Screenshot grounding data:
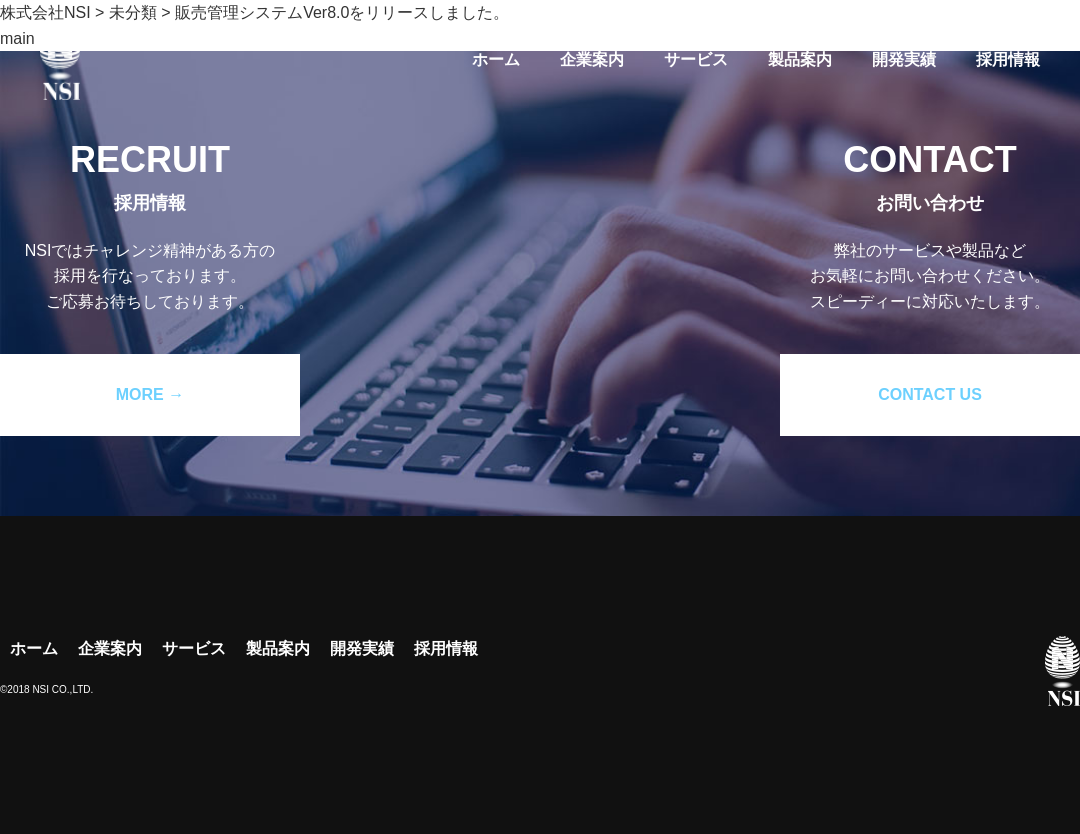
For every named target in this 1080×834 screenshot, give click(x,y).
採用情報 (1008, 59)
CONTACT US (930, 394)
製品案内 (800, 59)
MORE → (150, 394)
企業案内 (592, 59)
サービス (696, 59)
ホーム (496, 59)
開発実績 (904, 59)
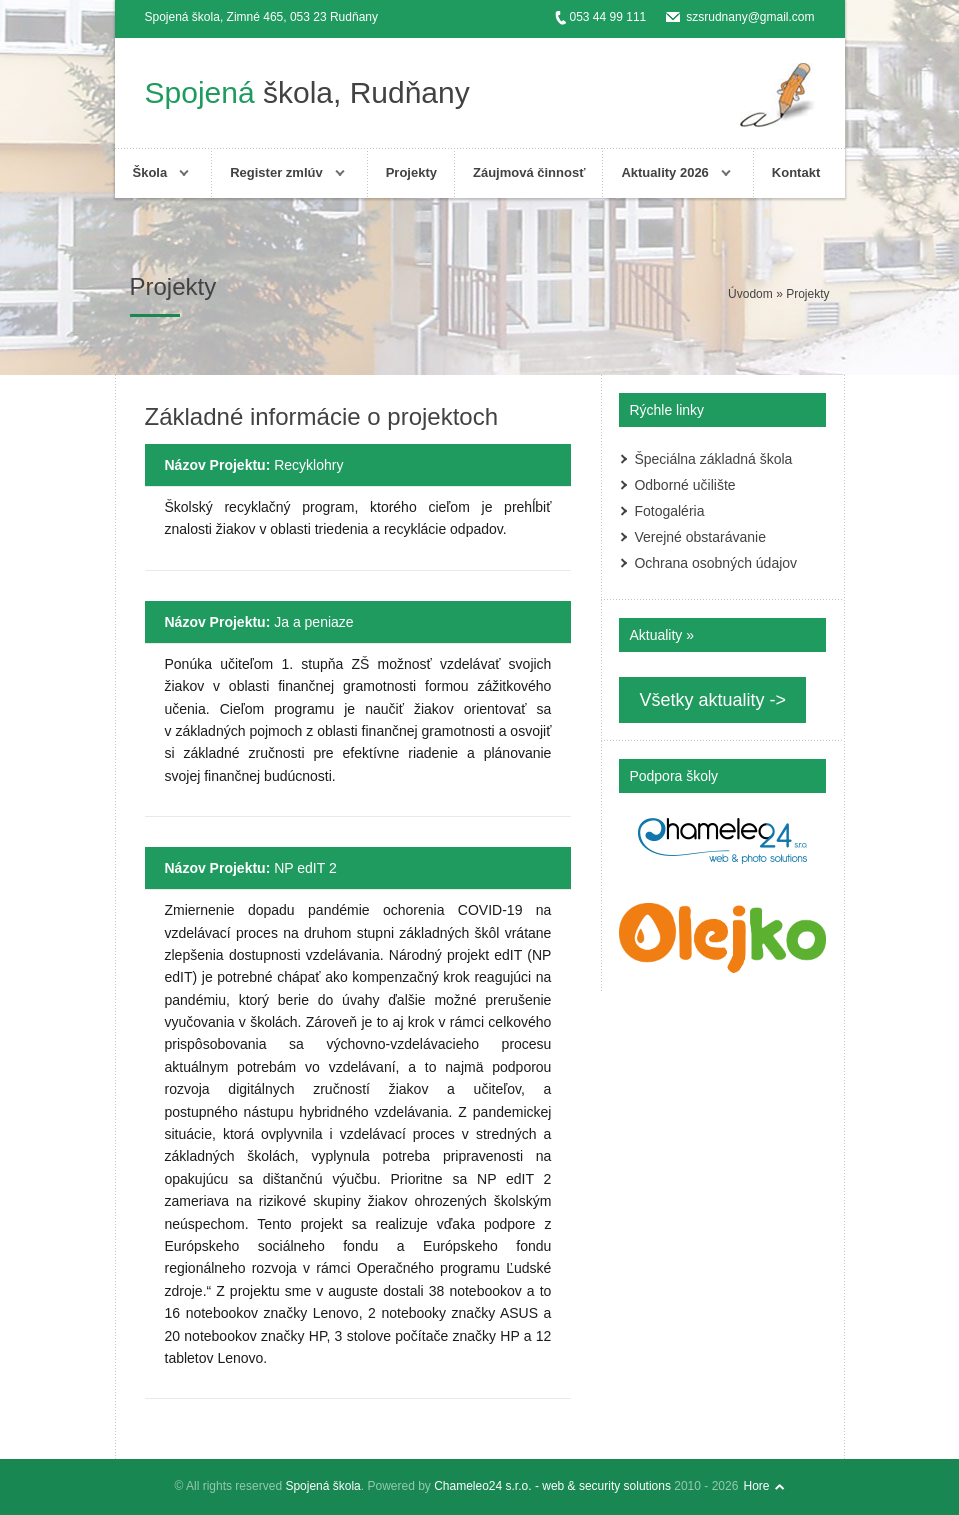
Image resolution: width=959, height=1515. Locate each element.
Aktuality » (661, 635)
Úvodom (750, 294)
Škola (150, 172)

▸ Work item: Transcribe every line from the one with "企業案内 (592, 59)" to the last line of the records above, exactly, excluding pictures.

▸ Response to the exercise:
企業案内 (592, 59)
サービス (696, 59)
ホーム (496, 59)
開発実績 (904, 59)
Image resolution: width=959, height=1515. Locate each element.
Aktuality » (661, 635)
Úvodom (750, 294)
Škola (150, 172)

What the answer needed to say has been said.